There is a line in a 2019 keynote speech by Mikko Hypponen, the CRO of F-Secure that goes something like this: “If we do our job in cybersecurity, then nothing happens.”
It’s so true and made me think of the times when various corporate executives challenge their investments in cybersecurity, wanting to see something tangible. Hypponen made this point by asking the audience to look around at the conference room where these conversations are taking place, asking them if it’s cleaned to their satisfaction. If so, perhaps they should fire their cleaning staff, because they’re no longer needed.
Cleaning up the virtual dirt
Now, the difference between your security engineering staff and your cleaners is obvious. You can’t see all the virtual dirt and digital clutter that’s building up across your network, the cruft of old software that needs updating and polishing, and the garbage that your users download onto their PCs that will leave them susceptible to attack.
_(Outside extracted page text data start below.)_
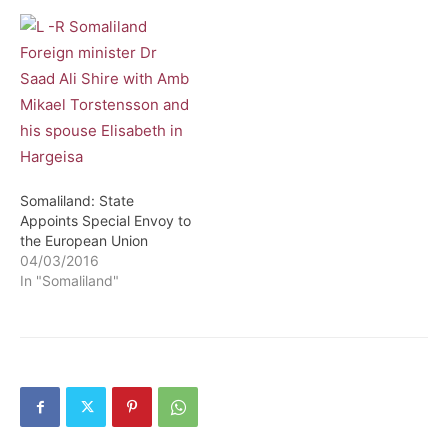
Somaliland: State
Appoints Special Envoy to
the European Union
04/03/2016
In "Somaliland"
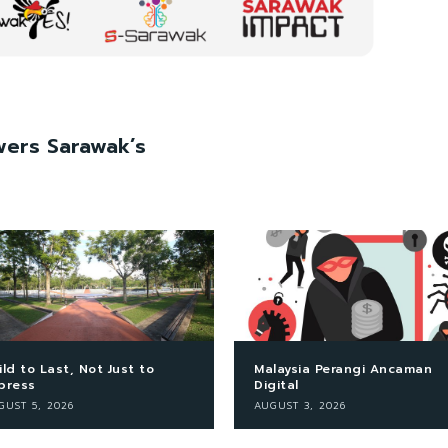
ers Sarawak’s
ild to Last, Not Just to
Malaysia Perangi Ancaman
press
Digital
GUST 5, 2026
AUGUST 3, 2026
And that’s part of the problem with cybersecurity: most things are invisible to mere mortals, and even specialists can’t always agree on the best cyber-hygiene techniques.
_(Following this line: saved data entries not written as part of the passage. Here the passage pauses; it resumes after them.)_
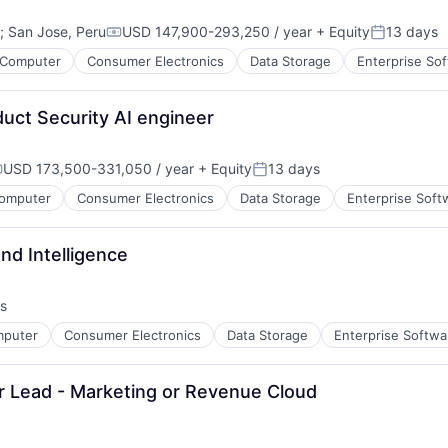
(EMM)
;
San Jose, Peru
USD 147,900-293,250 / year
+ Equity
13 days
Compensation:
Posted:
Computer
Consumer Electronics
Data Storage
Enterprise So
ns
duct Security AI engineer
USD 173,500-331,050 / year
+ Equity
13 days
ompensation:
Posted:
omputer
Consumer Electronics
Data Storage
Enterprise Soft
and Intelligence
(MAM)
s
M)
)
puter
Consumer Electronics
Data Storage
Enterprise Softwa
Sr Lead - Marketing or Revenue Cloud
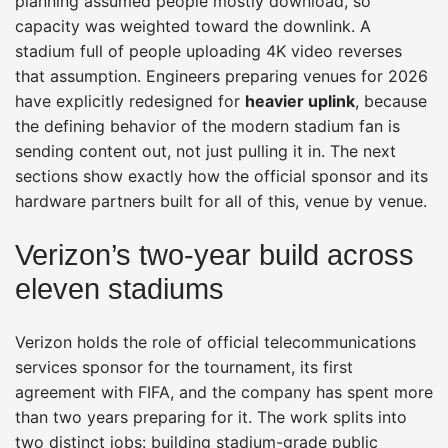
planning assumed people mostly download, so
capacity was weighted toward the downlink. A
stadium full of people uploading 4K video reverses
that assumption. Engineers preparing venues for 2026
have explicitly redesigned for
heavier uplink
, because
the defining behavior of the modern stadium fan is
sending content out, not just pulling it in. The next
sections show exactly how the official sponsor and its
hardware partners built for all of this, venue by venue.
Verizon’s two-year build across
eleven stadiums
Verizon holds the role of official telecommunications
services sponsor for the tournament, its first
agreement with FIFA, and the company has spent more
than two years preparing for it. The work splits into
two distinct jobs: building stadium-grade public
Most of us have an innate sense that mopping the floor before dusting the shelves above is the wrong way to go about cleaning the room. That’s because we all understand (at least on a basic level) how gravity operates. But when it comes to cybersecurity, should we be changing our password regularly (some say yes, some say nay)? Or using complex strings of a certain length (some say 10 digits is fine, others say longer ones are needed)?
Be prepared for a breach
Hypponen ends his talk by saying that we must assume that we’re all targets for someone, whether they’re a hacker who’s still in high school, or an international spy that’s eager to get inside our company’s network. He says:
The times of building walls are over, because eventually someone will get inside our enterprise. Breach detection is key, and we all have to get better at it.
I agree completely. We must get better at seeing the virtual dirt on our networks. Building a better or bigger wall won’t stop everyone and will just foster a false sense of cyber-immunity. And just because nothing happens, this doesn’t mean that cybersecurity folks aren’t hard at work. They’re the cleaners we don’t ever see, unless one day they fail to clean up.
This article represents the personal opinion of the author.